# What is required
For the records below, print the lines from the line with "The width and height of the screenshot is (728, 2576)." through the line with "In order to click on All" exactly as written; include both end lines and exclude the rest.

= = = =

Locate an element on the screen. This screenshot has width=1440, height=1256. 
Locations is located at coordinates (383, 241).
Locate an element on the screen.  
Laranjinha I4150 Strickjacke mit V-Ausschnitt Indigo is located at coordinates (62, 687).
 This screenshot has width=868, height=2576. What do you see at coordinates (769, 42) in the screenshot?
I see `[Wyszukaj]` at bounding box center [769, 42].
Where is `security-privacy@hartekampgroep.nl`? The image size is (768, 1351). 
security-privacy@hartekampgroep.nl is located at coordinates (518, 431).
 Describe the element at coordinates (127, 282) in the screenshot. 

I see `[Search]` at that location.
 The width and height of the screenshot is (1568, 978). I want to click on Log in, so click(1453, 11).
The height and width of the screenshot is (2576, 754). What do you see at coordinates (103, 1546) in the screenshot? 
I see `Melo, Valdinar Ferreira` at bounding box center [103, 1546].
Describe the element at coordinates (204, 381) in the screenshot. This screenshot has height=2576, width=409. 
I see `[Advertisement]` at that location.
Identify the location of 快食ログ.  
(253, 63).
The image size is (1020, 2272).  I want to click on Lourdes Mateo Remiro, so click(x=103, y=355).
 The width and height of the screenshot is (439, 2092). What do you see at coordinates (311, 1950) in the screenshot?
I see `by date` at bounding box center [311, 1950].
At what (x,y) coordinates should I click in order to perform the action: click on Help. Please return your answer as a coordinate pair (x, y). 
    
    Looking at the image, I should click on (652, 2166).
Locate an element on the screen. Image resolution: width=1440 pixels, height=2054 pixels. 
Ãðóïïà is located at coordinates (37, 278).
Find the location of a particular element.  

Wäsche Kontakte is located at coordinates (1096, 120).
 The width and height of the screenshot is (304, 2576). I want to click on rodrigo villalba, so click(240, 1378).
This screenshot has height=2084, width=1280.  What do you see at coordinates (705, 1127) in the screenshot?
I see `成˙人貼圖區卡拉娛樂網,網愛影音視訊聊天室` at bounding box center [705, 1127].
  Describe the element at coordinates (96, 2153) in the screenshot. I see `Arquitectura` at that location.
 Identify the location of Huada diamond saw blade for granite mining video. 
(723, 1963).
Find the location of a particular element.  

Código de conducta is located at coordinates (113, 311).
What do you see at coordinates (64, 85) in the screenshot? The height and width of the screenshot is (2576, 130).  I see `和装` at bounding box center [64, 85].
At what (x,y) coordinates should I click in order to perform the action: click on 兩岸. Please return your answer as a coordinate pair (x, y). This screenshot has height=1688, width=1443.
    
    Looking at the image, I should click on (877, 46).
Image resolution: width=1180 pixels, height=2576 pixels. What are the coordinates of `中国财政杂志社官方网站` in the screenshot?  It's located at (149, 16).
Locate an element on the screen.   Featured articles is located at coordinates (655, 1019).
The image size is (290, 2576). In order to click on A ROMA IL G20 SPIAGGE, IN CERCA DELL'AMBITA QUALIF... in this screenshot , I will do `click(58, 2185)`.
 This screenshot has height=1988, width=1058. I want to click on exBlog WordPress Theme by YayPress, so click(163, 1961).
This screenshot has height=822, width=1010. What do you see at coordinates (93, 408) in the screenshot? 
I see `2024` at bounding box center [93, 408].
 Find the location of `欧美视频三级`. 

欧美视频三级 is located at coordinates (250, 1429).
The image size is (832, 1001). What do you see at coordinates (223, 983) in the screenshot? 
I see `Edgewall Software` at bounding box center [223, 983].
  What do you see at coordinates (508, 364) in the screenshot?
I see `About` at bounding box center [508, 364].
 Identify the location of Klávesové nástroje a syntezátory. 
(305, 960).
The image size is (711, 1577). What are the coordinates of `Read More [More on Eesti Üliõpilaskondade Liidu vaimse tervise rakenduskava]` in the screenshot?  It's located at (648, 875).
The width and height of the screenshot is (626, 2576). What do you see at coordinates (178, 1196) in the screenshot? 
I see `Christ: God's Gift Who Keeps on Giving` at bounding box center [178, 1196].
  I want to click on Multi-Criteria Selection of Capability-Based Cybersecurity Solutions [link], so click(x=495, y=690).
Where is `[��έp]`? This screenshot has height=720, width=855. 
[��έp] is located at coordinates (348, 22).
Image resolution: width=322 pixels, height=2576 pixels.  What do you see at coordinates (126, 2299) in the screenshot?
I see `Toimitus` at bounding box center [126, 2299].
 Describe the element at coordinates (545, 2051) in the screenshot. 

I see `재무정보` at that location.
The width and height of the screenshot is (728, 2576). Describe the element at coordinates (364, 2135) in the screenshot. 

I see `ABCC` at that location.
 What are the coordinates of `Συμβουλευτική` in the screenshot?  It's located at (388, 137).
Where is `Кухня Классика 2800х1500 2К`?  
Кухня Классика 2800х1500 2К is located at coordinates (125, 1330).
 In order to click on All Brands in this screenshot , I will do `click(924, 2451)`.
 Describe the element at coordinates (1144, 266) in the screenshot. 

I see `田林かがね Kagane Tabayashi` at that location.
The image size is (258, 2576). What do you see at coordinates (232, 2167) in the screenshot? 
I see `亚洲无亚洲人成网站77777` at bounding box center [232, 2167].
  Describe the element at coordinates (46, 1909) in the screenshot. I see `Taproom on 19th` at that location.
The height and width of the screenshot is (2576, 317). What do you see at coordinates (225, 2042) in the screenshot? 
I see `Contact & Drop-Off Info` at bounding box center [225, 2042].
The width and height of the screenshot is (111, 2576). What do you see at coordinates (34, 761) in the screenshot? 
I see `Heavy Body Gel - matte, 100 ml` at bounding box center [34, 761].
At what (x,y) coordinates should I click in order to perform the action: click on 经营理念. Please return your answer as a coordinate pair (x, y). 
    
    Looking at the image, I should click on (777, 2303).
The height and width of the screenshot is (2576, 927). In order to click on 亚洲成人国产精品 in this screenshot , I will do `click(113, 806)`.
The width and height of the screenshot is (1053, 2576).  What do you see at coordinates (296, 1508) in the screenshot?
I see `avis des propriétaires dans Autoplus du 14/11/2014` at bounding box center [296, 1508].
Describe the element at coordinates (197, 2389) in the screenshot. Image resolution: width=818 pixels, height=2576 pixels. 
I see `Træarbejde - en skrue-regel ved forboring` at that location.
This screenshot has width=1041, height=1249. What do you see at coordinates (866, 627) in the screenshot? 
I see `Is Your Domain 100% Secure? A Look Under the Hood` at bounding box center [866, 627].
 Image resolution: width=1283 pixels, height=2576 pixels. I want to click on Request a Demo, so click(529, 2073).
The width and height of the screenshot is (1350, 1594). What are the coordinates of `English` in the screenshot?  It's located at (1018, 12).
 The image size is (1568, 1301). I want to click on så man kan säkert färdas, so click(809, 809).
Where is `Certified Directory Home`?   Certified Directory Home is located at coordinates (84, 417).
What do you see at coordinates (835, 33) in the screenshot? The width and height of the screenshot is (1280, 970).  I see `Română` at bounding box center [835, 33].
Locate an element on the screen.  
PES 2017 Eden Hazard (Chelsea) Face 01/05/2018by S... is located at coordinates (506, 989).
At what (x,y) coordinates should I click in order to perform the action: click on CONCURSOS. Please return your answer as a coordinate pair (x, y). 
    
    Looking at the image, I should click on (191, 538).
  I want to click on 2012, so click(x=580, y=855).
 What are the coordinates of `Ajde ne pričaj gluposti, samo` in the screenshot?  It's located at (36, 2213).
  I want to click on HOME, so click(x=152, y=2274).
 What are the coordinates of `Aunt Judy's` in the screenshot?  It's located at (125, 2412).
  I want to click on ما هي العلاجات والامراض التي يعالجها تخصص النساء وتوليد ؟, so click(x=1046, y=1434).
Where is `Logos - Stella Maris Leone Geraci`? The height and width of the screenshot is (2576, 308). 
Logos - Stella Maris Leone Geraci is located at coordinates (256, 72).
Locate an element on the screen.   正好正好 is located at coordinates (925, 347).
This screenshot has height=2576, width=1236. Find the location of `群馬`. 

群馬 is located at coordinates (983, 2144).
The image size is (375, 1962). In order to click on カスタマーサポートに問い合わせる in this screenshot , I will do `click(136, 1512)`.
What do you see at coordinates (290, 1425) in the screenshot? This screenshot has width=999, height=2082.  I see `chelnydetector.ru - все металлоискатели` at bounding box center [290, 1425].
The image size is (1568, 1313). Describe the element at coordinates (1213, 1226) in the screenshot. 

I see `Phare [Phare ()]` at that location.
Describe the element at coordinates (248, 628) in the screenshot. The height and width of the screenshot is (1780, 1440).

= = = =

# Answer section
The width and height of the screenshot is (728, 2576). Describe the element at coordinates (364, 2135) in the screenshot. 

I see `ABCC` at that location.
 What are the coordinates of `Συμβουλευτική` in the screenshot?  It's located at (388, 137).
Where is `Кухня Классика 2800х1500 2К`?  
Кухня Классика 2800х1500 2К is located at coordinates (125, 1330).
 In order to click on All Brands in this screenshot , I will do `click(924, 2451)`.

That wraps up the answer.